In a statement made on Thursday, counter-terrorism police confirmed that two men in their 30s and a woman in her 60s had been detained on suspicion of commission, preparation and instigation of acts of terrorism.
UK Home Secretary Shabana Mahmood has said that Al-Shamie, who entered the country as a young child and received citizenship in 2006, was not known to police or to Prevent, the UK counter-terrorism programme that seeks to identify those at risk of radicalisation.
The attacker drove a vehicle at members of the public before starting to stab people.
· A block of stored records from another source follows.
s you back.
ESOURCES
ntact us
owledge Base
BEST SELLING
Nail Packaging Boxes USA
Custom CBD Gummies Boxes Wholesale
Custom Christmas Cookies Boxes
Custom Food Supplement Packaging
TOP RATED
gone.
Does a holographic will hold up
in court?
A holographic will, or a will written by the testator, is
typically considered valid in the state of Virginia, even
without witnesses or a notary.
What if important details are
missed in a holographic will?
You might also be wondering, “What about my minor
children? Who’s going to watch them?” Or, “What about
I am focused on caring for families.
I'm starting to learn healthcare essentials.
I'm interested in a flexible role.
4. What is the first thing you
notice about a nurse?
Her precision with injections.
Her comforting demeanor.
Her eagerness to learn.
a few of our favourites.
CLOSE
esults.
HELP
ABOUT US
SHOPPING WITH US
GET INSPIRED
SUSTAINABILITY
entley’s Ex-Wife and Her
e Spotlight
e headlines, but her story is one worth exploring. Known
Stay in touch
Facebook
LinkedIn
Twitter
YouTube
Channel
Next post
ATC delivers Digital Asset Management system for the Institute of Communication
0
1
The suspicious device he wore was later deemed not to pose any danger.
Responding to the tragedy, Chief Rabbi Ephraim Mirvis, the head of Orthodox Judaism in the UK, said it was the consequence of “an unrelenting wave of Jew hatred” on the streets and online.
“This is the day we hoped we would never see, but which deep down, we knew would come,” he wrote on social media.
UK Prime Minister Keir Starmer denounced the “vile” assailant who “attacked Jews because they are Jews”.
Addressing the British Jewish community, the country’s leader vowed to do “everything in my power to guarantee you the security that you deserve”.
He added that the country would come together “to wrap our arms around your community and show you that Britain is a place where you and your family are safe, secure and belong.”
Since the Hamas-led attack on southern Israel on 7 October 2023, and the resulting Israeli offensive in Gaza, the UK has seen a sharp spike in the number of recorded antisemitic incidents, with more than 1,500 reported from January until June, the second-highest ever six-month total.